He also found that many of the former
synagogues have been turned into
churches-and that many are in serious
need of repair. Often, the churches
don't have the money to renovate the
old buildings.
At the
former South Side Hebrew Congregation
at 74th and Chappel in the South Shore
area, now a Baptist church, Packer
talked to the pastor. "It was a
magnificent, beautiful synagogue and
now the ceiling is caving in," he
says. "The church can't afford to
replace the roof." Packer plans to use
his completed photographs to host a
fund-raiser to help the church put on
a new roof.
"Most of the pastors at the churches
I've visited are very skeptical," he
says. "They're wondering, why does
this Jewish guy want to take a picture
of my church? But I'm tenacious, and a
few have opened their doors to me."
Among the buildings he has
photographed are the former
Congregation B'nai Zion in East Rogers
Park, where his family belonged during
his childhood. Last year, the
synagogue closed its doors, merging
with another congregation.
More than 50 churches, Packer
estimates, still have the original
stained glass windows from when they
were synagogues. After he finishes his
current project, he plans to undertake
another detailing these windows.
In fact, Packer now plans to create a
three-volume project. The first book
will be the photographic record of old
synagogues, the second will deal with
Jewish communal buildings, and the
third with stained glass windows.
Taken together they will give "a
cultural, archaeological and physical
history of the Jews of Chicago," he
says.
Even
as he works on the project, Packer
sees the Jewish community changing. He
finds irony in the fact that two
Chicago synagogues with the same name
are both in danger of closing. Agudas
Achim North Shore Congregation in
Uptown has been struggling for years
and still needs much renovation.

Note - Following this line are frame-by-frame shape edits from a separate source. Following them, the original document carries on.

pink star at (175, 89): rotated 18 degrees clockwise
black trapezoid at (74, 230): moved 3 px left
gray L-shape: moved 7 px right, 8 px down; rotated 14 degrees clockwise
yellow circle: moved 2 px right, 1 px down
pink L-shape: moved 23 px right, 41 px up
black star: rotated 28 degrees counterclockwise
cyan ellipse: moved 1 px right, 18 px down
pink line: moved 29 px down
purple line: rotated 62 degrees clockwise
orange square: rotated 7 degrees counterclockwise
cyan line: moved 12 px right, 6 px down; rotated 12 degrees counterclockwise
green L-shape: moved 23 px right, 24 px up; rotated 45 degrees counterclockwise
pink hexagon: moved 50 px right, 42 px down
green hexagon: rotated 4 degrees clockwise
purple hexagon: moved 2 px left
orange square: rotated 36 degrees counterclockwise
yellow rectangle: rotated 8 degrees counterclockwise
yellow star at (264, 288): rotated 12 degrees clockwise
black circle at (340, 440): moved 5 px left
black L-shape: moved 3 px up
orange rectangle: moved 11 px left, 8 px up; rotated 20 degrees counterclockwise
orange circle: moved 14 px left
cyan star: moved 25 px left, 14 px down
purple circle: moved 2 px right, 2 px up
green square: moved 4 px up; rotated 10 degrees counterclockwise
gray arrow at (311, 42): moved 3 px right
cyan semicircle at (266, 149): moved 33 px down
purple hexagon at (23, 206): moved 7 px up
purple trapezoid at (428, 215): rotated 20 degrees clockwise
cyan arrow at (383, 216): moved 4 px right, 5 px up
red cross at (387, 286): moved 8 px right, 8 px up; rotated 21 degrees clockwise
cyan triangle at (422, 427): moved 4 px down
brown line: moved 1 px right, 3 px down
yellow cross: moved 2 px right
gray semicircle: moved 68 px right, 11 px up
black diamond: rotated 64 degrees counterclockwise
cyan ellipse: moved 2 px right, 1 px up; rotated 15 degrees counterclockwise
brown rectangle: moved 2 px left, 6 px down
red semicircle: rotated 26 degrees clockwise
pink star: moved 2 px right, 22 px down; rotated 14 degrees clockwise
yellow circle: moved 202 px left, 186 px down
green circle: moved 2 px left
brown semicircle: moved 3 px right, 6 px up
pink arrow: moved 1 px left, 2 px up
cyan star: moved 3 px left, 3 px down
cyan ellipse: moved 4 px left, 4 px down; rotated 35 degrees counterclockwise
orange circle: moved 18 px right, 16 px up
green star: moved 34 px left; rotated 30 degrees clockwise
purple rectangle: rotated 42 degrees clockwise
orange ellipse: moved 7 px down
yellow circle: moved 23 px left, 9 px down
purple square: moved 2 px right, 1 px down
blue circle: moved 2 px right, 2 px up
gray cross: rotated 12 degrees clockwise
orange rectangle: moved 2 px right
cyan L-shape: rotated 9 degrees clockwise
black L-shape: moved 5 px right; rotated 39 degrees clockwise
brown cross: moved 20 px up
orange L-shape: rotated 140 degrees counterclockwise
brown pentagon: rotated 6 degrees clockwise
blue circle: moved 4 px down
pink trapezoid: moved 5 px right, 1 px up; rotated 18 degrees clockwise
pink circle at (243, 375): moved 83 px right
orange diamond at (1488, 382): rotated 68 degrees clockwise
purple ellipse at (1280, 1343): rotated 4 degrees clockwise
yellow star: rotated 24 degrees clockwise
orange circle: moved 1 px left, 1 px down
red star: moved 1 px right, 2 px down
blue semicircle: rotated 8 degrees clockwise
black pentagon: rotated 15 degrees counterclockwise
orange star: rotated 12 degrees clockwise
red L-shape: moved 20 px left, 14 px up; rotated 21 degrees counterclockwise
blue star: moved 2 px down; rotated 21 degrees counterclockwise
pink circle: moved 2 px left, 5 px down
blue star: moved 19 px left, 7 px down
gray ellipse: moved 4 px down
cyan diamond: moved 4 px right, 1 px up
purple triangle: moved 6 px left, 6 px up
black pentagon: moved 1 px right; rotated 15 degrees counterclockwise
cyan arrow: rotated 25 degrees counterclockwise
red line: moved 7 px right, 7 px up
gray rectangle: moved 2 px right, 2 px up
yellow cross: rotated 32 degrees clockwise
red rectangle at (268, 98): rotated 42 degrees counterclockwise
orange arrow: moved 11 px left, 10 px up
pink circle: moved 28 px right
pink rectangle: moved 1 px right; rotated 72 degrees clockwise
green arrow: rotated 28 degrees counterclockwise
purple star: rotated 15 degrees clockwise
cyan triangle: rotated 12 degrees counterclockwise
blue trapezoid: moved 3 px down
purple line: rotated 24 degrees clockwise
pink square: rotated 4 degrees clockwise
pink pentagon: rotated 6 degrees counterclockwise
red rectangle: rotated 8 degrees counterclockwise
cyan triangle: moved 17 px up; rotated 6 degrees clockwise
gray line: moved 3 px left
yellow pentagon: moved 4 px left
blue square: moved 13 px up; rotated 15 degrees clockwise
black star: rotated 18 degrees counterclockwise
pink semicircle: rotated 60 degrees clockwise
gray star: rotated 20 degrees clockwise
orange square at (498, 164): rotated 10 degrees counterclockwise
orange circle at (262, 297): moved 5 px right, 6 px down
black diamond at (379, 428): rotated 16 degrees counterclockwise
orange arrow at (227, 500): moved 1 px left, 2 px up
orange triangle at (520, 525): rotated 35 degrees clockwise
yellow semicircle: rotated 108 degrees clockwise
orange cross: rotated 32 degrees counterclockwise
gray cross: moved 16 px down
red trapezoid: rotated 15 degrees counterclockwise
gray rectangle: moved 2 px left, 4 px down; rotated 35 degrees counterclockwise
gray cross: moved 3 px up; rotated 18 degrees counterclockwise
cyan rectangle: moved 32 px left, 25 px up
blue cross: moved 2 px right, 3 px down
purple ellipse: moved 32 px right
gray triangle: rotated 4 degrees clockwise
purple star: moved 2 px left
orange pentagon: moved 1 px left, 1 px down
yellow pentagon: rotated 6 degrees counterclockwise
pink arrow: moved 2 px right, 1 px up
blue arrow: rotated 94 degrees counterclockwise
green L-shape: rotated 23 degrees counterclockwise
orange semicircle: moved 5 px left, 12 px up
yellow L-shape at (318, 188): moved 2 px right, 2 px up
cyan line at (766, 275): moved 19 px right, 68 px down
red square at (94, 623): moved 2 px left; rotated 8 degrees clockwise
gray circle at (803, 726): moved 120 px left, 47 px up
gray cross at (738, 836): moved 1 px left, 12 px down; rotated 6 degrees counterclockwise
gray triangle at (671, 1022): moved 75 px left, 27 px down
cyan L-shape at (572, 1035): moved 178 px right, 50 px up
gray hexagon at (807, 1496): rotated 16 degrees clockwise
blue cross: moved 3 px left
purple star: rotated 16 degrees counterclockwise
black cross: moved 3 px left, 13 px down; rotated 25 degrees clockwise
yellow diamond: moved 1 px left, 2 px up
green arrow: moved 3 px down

And
Beth Shalom B'nai Zaken-Agudath Achim
Congregation on South Houston Avenue
has recently puts its building up for
sale and is in the process of buying
another synagogue building in a
different neighborhood.
The changes now extend to the suburbs,
Packer says, noting that he recently
photographed Congregation Bnai Emunah
in Skokie, which is selling its
building and merging with Congregation
Beth Hillel in Wilmette.
Cutler, the Jewish historian, says
Packer's project is valuable. There
are only two books on Chicago's
historic synagogues, he says, the one
that covers Lawndale and another,
called "Faith and Form," that
discusses synagogue architecture.
"Outside of that, there's nothing," he
says, "so this is a very useful
project. There are a lot of old
synagogues scattered all around-the
North Side, South Side, suburbs-but
outside of Lawndale, there are photos
here and there but not a collection of
them."
Another of Packer's mentors, Norman
Schwartz, says that Packer's
photographic collection comes just at
the right time. "I started taking
pictures of synagogues in 1985 and
sometimes when I went back, a lot of
them were already torn down," he
says. "This is what's going on, and by
documenting them we preserve the
history. We don't have too many
histories of synagogues unless the
synagogue has moved to someplace else.
If these pictures had been taken
earlier, we might have documented some
cornerstones, at least."
He says
that a reader told him that his
photograph of a historic synagogue had
missed an architecturally significant
detail atop the roof. When he went
back to take a new photo, he found the
building had already been torn down.
Packer's project "is helpful," he
says. "It's nice to have (photographs
of) these old things."
The difficulties Packer has
encountered have only made him more
determined to finish the project. He
is putting together a slide show of
the synagogues he has photographed and
plans to take it to local synagogues
and other institutions as soon as it
is complete. There's talk of a show of
his photographs at the Skokie Library.
And he hopes to have a book out in
time for next year's High Holidays.
The working title is "Doors of
Redemption: The Forgotten Synagogues
of Chicago."
"When people look at my
pictures, they evoke emotion," he
says.
But Packer is not content with a
simple photographic records. He wants
to flesh out the photos with stories.
He has secured a research assistant at
the University of Chicago, a student
in history of religion and sociology
who is helping him with his research
for a class project. Her work will be
helpful, but Packer is also relying on
the local Jewish community for more
aid.
"The true stories of the synagogues
and temples are not in the buildings
or even in the book of photographs,"
he says. "The real stories are behind
the doors of these synagogues-the
memories of parents and grandparents,
the bar and bat mitzvahs, the
families, friends and neighbors. These
are the real stories."
Packer is reaching out to Chicago
Jewish News readers to complete those
stories. He is inviting all readers to
send him photographs, artifacts (for
instance, High Holiday tickets or
synagogue newsletters) and any other
memorabilia from Chicago temples and
synagogues.
"The book is a skeleton," he
says. "The readers who show their
support would clothe it."
On a strictly personal level, Packer
says the project has given his life an
additional dimension.
"I needed to figure out the whole
reason I was put on earth," he
says. "Now I know what my purpose was.
This was the reason-to be an active
participant in saving a part of
Chicago's cultural history."
Robert Packer invites all
Chicago Jewish News readers to send
him their photographs, stories and
memorabilia connected with any Chicago-
area synagogue. Contact him at (847)
808-8485 or by e-mail at
Rpacker820@aol.com.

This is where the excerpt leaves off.